C’è un ma. E sono squisitamente ragioni personali legate, in parte, alla leziosità di stile a cui talvolta la scrittrice indugia e che, al netto del suo riconosciuto talento, finiscono per sembrare eccessivamente manieristiche e da avere poco a che fare con l’economia della narrazione. Detto questo, la capacità di vivisezionare i rapporti umani inseriti nel quotidiano, di scandagliare l’animo dei personaggi andando oltre la patina di superficialità che la loro giovane età potrebbe fare presagire, la maestria nell’indagare quelle che sono le incertezze dei tempi attuali che si riversano direttamente nel vissuto – e nel pensiero – dei protagonisti del romanzo sono sicuramente atout che giustificano non solo il successo della Rooney ma anche l’invito ad approfondirne la lettura.
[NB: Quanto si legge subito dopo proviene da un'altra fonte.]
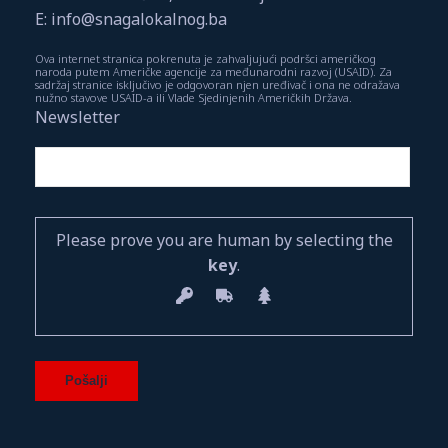
E: info@snagalokalnog.ba
Ova internet stranica pokrenuta je zahvaljujući podršci američkog
naroda putem Američke agencije za međunarodni razvoj (USAID). Za
sadržaj stranice isključivo je odgovoran njen uređivač i ona ne odražava
nužno stavove USAID-a ili Vlade Sjedinjenih Američkih Država.
Newsletter
Please prove you are human by selecting the
key
.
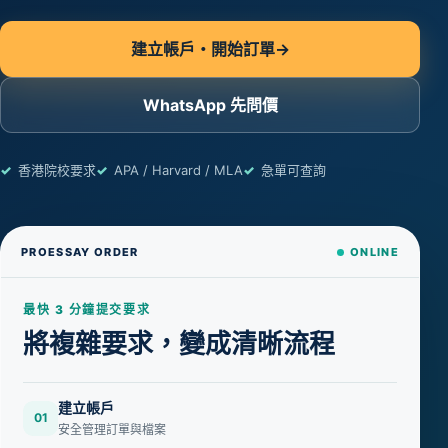
建立帳戶・開始訂單
→
WhatsApp 先問價
香港院校要求
APA / Harvard / MLA
急單可查詢
PROESSAY ORDER
ONLINE
最快 3 分鐘提交要求
將複雜要求，變成清晰流程
建立帳戶
01
安全管理訂單與檔案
Che ha inizio con un esergo di Natalia Ginzburg, tratto da Le piccole virtù – e non è una cosa da poco – e inquadra subito quelle che sono le vicende di una doppia coppia di protagonisti sulla trentina che, come d’abitudine, vivono in Irlanda. C’è Alice, giovane scrittrice di fama, reduce da un crollo nervoso che la porta a rifugiarsi in una grande casa in un paesino sulla costa e a riprendere con lentezza le fila di una vita che rischia di sfuggirle di mano. Nella solitudine in cui ha cercato requie conosce su Tinder Felix, un ragazzo dal lavoro modesto e dal passato problematico, e si scambia mail interminabili con l’amica Eileen, redattrice di una rivista letteraria di nicchia (il cui attimo di celebrità è coinciso proprio con la pubblicazione di un saggio sulla Ginzburg), legata in maniera ambigua a Simon, consulente politico e cattolico, suo amico d’infanzia, che cerca e allontana senza soluzione di continuità.
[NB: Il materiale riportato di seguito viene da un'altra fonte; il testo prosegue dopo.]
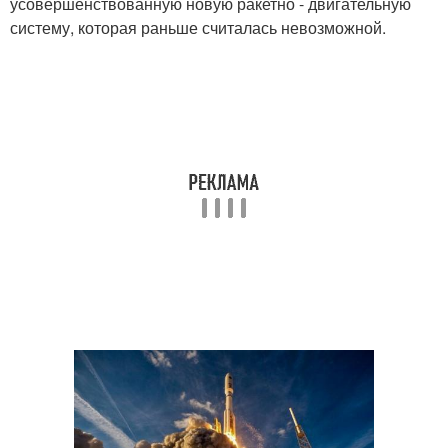
усовершенствованную новую ракетно - двигательную
систему, которая раньше считалась невозможной.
Per cui ecco che, nel bel mezzo di tutto, con il mondo messo com’è, l’umanità sull’orlo dell’estinzione, io mi ritrovo qui a scriverti un’altra mail a proposito di sesso e di amicizia. C’è altro per cui valga la pena vivere?
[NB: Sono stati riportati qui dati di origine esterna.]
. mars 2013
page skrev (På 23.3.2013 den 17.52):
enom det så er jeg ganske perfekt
Ed è proprio sui sentimenti, sulle relazioni, sulle ferite emotive delle persone che si scontrano con la contraddittorietà della società contemporanea che si concentra il cuore della narrazione della Rooney in cui gli stereotipi tradizionali lasciano spazio all’esperienza dei singoli personaggi e a quel sottile desiderio di alienazione che sembra avvolgere tutto come una condanna.
Sono giorni a scappare e a tornare; andate e ritorni da città straniere che sembrano sublimare quella voglia di sicurezza che è sempre lì per scivolare di mano; sono serate in cui il sesso diventa un collante di sentimenti sbucciati in cui la parola amore è qualcosa che si teme e di cui non ci si fida mai completamente. Sono domande sulla futilità di quello che, un tempo, poteva sembrare importante – il successo professionale, un rapporto sano, i legami affettivi tra persone che sono cresciute insieme – e che ora restituiscono il peso di una vita diversa rispetto alle aspettative. Ma andrà bene lo stesso?
C’è una consapevolezza nuova che emerge dalla scrittura di Sally Rooney e che si accompagna a quella solita comprensione della debolezza degli esseri umani, qualsiasi forma questa assuma, che mette a nudo quel caos generale a cui è lecito scappare facendo appello a poche, inevitabili certezze che rendono il vivere stesso – che non deve essere per forza sempre spettacolare – meno precario.
Ma ci risiamo. È sempre meglio amare qualcosa che non amare affatto, amare qualcuno che nessuno, e io sono qui, vivo nel mondo, e neanche per un attimo desidero il contrario. Non trovi che a suo modo sia un dono speciale, una benedizione, qualcosa di molto importante?